Holocaust Project and the Legacy of Genocide
Thursday May 4, 2023 – December 2023
Between 1985 and 1993, Judy Chicago and Donald Woodman created a unique body of art combining painting and photography that explored the subject of the Holocaust, a subject that is largely absent from contemporary art (outside of the Jewish community). In 1987-88, they traveled to France, Germany, Austria, the Czech Republic, Poland, Russia, Israel and Japan (to explore the consequences of our use of the atom bomb), a journey that is chronicled in the panels on exhibition. During that time, they made many discoveries, the most startling was the fact that the Holocaust was viewed quite differently in many countries; in the U.S., most Holocaust presentations focus on the Jewish experience of genocide and suffering.

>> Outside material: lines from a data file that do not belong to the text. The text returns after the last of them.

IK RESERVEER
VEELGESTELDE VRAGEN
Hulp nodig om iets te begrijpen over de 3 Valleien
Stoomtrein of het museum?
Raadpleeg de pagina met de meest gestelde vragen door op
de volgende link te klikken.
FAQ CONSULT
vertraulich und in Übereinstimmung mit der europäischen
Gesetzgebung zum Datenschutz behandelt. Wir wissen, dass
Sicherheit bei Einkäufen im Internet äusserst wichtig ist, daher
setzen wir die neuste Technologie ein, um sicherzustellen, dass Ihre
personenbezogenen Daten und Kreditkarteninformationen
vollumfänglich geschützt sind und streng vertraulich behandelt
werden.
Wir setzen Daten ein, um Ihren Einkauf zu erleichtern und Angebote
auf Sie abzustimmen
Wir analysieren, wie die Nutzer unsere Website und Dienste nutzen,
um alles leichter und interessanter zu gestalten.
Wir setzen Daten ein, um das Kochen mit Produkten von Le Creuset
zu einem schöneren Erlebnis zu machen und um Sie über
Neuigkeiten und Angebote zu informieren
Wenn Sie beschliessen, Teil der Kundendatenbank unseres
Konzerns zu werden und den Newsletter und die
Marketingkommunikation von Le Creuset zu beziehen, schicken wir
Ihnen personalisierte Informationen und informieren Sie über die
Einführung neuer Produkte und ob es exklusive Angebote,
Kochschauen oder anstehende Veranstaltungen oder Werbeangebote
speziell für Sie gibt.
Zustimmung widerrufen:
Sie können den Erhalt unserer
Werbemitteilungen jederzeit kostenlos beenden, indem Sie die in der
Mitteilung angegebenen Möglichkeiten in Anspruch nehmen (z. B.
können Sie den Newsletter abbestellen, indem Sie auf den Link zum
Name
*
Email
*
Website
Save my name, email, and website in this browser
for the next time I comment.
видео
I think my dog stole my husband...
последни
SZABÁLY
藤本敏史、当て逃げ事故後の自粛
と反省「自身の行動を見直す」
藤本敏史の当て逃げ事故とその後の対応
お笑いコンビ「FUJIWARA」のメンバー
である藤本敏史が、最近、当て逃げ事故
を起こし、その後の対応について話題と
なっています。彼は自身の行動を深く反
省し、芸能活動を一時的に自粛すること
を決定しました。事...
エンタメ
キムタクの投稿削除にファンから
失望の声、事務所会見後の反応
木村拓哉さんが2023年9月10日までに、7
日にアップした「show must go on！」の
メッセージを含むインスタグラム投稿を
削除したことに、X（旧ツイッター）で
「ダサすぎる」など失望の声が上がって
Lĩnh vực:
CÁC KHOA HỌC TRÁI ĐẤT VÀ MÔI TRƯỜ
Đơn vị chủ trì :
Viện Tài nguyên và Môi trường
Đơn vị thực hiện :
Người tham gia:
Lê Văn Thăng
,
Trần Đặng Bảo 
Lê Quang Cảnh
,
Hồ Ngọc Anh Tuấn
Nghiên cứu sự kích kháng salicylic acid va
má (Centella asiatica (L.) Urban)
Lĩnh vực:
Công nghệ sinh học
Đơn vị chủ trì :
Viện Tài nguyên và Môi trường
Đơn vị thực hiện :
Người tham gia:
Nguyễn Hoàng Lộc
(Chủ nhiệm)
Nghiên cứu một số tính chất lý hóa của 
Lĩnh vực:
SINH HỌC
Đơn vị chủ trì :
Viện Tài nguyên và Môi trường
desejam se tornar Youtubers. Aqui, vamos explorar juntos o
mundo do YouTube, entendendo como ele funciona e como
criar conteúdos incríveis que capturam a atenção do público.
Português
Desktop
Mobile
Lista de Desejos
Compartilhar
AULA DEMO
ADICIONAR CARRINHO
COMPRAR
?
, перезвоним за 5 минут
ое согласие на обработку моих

The result of their travels was that their perspective gradually widened to include genocidal actions directed not only towards Jews and Gypsies but to other peoples (like native peoples here) and also, species (can not the deliberate destruction of millions of buffalo be considered genocide?). Moreover, as we watch tyrannical leaders (think; Rwanda, the former Yugoslavia and now, the Ukraine among many others) kill hundreds of thousands of people out of a quest for power equal to Hitler’s, it seems increasingly difficult to isolate the Holocaust from a tragic history that dates back to the Inquisition when Jews were targeted and forced to make their way to New Mexico in order to escape persecution and death and in the process, becoming what are now called crypto Jews.
This show is intended to raise important questions about the human capacity for evil and how to choose hope in a world that seems increasingly dark.